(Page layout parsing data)
= = = =
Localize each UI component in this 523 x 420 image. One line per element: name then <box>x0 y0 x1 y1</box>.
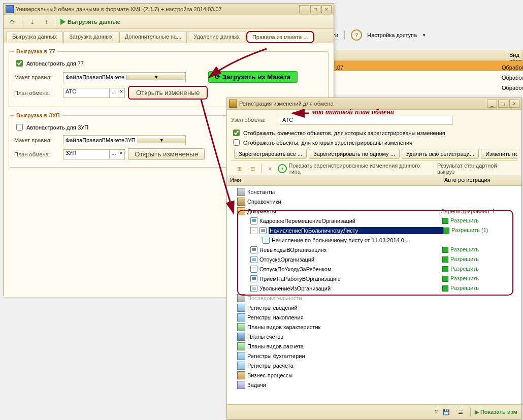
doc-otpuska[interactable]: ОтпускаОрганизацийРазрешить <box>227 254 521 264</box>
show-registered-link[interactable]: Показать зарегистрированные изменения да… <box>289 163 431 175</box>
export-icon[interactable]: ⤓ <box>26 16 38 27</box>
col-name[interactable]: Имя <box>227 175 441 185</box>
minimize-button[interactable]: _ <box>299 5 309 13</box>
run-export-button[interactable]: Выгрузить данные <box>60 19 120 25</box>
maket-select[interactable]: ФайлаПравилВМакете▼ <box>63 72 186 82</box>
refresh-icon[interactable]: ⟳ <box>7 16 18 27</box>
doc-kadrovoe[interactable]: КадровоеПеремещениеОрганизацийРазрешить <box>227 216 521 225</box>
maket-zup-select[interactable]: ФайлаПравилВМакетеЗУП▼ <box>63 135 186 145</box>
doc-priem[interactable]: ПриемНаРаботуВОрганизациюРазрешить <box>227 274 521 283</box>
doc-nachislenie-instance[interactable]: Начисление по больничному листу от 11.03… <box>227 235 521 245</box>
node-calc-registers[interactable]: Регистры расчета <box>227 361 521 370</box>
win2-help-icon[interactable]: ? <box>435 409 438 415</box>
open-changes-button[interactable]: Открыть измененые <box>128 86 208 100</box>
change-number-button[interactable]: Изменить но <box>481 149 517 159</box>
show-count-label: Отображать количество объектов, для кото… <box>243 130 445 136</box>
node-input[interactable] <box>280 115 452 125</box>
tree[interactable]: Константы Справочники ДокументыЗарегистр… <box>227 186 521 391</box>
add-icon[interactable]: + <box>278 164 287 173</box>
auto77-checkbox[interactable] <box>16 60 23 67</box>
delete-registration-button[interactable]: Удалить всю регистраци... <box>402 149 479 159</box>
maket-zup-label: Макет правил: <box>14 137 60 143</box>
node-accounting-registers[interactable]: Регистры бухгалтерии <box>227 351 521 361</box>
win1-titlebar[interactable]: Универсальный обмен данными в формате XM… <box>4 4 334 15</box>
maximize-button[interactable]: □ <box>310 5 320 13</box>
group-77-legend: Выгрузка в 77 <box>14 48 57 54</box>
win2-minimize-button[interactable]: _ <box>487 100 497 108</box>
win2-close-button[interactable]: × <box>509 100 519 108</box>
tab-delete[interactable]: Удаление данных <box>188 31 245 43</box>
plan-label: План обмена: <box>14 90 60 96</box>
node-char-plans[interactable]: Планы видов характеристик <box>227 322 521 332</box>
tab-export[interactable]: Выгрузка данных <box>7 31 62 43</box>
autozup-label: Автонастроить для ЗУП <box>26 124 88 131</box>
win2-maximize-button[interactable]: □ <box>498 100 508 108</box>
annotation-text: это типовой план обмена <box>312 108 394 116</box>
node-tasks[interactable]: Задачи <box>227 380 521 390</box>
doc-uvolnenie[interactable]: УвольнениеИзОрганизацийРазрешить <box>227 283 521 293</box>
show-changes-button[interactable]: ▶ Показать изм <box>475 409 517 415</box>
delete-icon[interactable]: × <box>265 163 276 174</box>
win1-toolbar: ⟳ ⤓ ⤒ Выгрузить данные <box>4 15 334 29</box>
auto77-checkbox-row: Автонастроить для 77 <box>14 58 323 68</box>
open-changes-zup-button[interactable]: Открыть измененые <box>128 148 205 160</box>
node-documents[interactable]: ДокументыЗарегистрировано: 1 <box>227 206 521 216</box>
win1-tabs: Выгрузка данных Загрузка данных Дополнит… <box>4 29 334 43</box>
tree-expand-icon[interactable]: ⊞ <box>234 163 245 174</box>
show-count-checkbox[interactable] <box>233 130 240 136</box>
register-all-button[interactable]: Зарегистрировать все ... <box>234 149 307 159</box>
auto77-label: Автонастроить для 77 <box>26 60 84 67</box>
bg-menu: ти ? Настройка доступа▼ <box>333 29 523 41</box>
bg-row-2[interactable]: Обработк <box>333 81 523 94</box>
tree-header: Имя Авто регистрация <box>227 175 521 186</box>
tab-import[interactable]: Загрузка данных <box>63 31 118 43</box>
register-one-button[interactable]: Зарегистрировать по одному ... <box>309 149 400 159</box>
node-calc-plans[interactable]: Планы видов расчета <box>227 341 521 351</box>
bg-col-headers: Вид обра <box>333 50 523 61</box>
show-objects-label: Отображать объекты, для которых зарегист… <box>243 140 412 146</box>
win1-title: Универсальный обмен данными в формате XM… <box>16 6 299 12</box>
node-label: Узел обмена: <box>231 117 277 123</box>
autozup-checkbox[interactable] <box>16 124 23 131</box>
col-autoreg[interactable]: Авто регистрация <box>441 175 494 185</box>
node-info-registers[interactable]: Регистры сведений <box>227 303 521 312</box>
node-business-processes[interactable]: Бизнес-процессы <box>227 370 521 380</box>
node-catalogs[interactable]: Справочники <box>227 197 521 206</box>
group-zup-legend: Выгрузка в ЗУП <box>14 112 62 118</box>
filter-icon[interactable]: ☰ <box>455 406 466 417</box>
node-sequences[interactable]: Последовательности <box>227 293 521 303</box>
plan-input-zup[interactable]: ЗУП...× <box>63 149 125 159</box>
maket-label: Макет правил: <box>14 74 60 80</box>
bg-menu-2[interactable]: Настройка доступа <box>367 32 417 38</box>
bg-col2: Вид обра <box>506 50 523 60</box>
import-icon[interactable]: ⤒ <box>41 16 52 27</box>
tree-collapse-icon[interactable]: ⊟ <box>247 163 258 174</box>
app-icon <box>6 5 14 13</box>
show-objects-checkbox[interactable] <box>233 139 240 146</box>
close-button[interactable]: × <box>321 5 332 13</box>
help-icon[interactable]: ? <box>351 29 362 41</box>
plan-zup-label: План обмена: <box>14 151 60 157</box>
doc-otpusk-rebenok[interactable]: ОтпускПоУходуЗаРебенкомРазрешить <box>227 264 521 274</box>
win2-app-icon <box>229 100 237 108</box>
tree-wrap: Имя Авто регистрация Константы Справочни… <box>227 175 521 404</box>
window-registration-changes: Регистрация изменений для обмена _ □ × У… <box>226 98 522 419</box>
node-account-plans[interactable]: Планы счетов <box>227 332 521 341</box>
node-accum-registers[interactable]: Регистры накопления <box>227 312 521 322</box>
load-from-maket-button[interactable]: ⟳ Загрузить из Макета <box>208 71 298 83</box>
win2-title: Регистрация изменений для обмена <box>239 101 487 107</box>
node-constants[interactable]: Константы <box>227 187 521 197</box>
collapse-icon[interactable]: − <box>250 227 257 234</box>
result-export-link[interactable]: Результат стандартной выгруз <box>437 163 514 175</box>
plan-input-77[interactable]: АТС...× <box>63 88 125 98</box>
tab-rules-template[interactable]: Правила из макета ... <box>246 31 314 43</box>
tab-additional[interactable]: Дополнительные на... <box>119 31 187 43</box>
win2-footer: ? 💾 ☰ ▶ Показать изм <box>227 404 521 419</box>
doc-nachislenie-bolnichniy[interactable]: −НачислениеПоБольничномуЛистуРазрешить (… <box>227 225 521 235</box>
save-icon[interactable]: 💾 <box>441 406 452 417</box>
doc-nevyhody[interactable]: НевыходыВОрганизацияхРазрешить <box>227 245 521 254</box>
= = = =
Required work: Look through the records above and report how many lines hold the word "import", giving only the number.

Task result: 2